Terbinafine Resistance in Trichophyton rubrum and Trichophyton indotineae: A Literature Review

Abstract

Background/objectives: Terbinafine has been the gold standard for the management of superficial fungal infections. The etiological agent generally is Trichophyton rubrum (T. rubrum); however, there has been increased reporting of a new terbinafine-resistant strain of the T. mentagrophytes complex (T. mentagrophytes ITS genotype VIII otherwise known as T. indotineae). Here, we review the epidemiology, clinical features, diagnosis, and treatment of T. rubrum and T. indotineae infections.

Methods: We conducted a systematic literature search using PubMed, Embase (Ovid), and Web of Science, resulting in 83 qualified studies with data summarized for clinical features, antifungal susceptibility, and terbinafine resistance mechanisms and mutations.

Results: Dermatophytosis is most commonly caused by T. rubrum; however, in certain parts of the world, especially in the Indian subcontinent, T. indotineae infections have been reported more frequently.
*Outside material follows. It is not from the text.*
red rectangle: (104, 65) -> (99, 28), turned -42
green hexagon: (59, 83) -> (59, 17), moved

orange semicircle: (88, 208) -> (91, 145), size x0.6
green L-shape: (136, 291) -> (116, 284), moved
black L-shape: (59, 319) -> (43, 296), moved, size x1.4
The majority of T. rubrum isolates remain susceptible to terbinafine (over 60% of isolates show MIC₅₀ and MIC₉₀ < 0.5 µg/mL). In contrast, for T. indotineae, 30% of isolates exhibit MIC₅₀ ≥ 0.5 µg/mL and 80% exhibit MIC₉₀ ≥ 0.5 µg/mL. Frequently detected squalene epoxidase (SQLE) mutations in T. rubrum are Phe397Leu/Ile (41.6%) and Leu393Phe (20.8%); in T. indotineae, these include Phe397Leu (33.0%) and Ala448Thr (24.5%). Other potential terbinafine resistance mechanisms in T. rubrum and T. indotineae are discussed.
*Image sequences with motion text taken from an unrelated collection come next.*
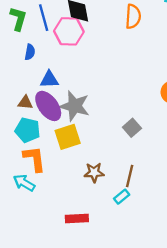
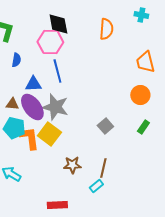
blue line: (44, 18) -> (57, 71), moved
yellow square: (68, 137) -> (49, 134), turned -35
orange L-shape: (34, 159) -> (29, 138), moved

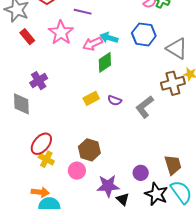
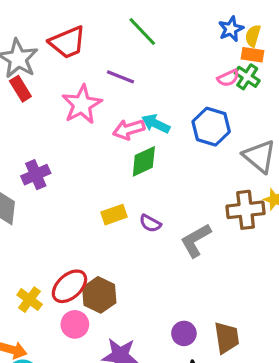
red rectangle: (27, 37) -> (20, 89), moved
red ellipse: (41, 144) -> (69, 286), moved
purple circle: (141, 173) -> (184, 333), moved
Conclusions: T. rubrum generally remain susceptible in vitro to terbinafine in contrast to T. indotineae. The essential components of an effective antifungal stewardship emphasize accurate clinical and laboratory diagnosis, susceptibility testing, and appropriate antifungal therapy selection with a multidisciplinary approach.
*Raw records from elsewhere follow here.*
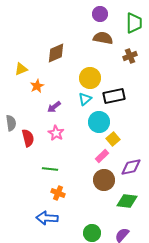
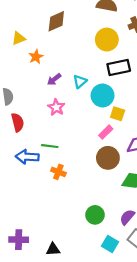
yellow circle: (90, 78) -> (107, 40), moved
cyan triangle: (85, 99) -> (80, 81), moved
red semicircle: (28, 138) -> (18, 122), moved
yellow square: (113, 139) -> (118, 114), turned -32
blue arrow: (47, 218) -> (27, 157), moved

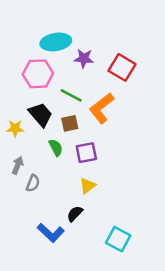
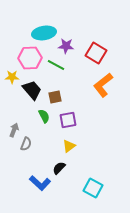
green line: (71, 95) -> (56, 65), moved
orange L-shape: (102, 108) -> (103, 85), moved
yellow star: (15, 128) -> (12, 77), moved

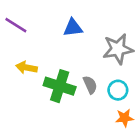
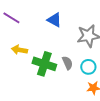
blue triangle: (73, 28) -> (54, 20), turned 35

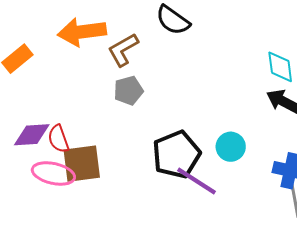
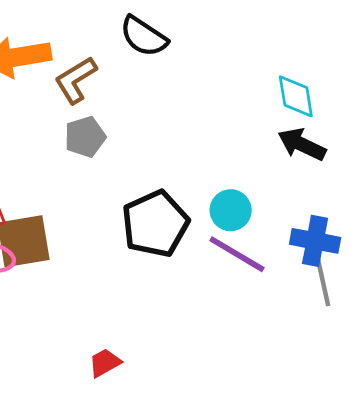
purple line: (197, 181) -> (237, 254), moved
Keywords: Trichophyton indotineae; Trichophyton rubrum; antifungal drug resistance; squalene epoxidase; terbinafine.

Figure 1

PRISMA flow diagram illustrating the selection process for studies included in the review. Literature searches were performed in PubMed, Embase (Ovid), and Web of Science. The retrieved records (n = 1122) were deduplicated with 398 duplicates removed (124 manually and 274 by Covidence). Then, 641 studies were filtered through critical inclusion criteria, resulting in 83 studies selected.

Figure 2

Terbinafine susceptibility patterns of T. indotineae and T. rubrum [25,26,27,28,29,30,31,32,33,34,35,36,37,38,39,40,41,42,43,44,45,46,47,48,49,50,51,52,53,54,55,56,57,58,59,60,61,62,63,64,65,66,67,68,69]. Terbinafine resistance studies reporting MIC values for 50% (MIC₅₀) and 90% (MIC₉₀) inhibition of isolate growth, respectively, under CLSI (green: MIC₅₀; blue: MIC₉₀) and EUCAST protocols (yellow: MIC₅₀).

Figure 3

Mechanisms of terbinafine resistance in dermatophytes, encompassing disruption of terbinafine binding to squalene epoxidase (1), overexpression of efflux channel (2), biofilm production (3), heat shock proteins (4), and target degradation via the salA gene (5).

Figure 4

SQLE gene mutation distribution (in percentage) in T. rubrum (top panel, 24 isolates) vs. T. indotineae (bottom panel, 212 isolates) [28,29,30,31,34,36,37,39,42,44,45,50,51,52,55,61,62,66,76,77,78,79,80]. SNVs are indicated on the y-axis; isolate proportions are indicated on the x-axis.

Figure 5

Critical Strategies for Antifungal Stewardship.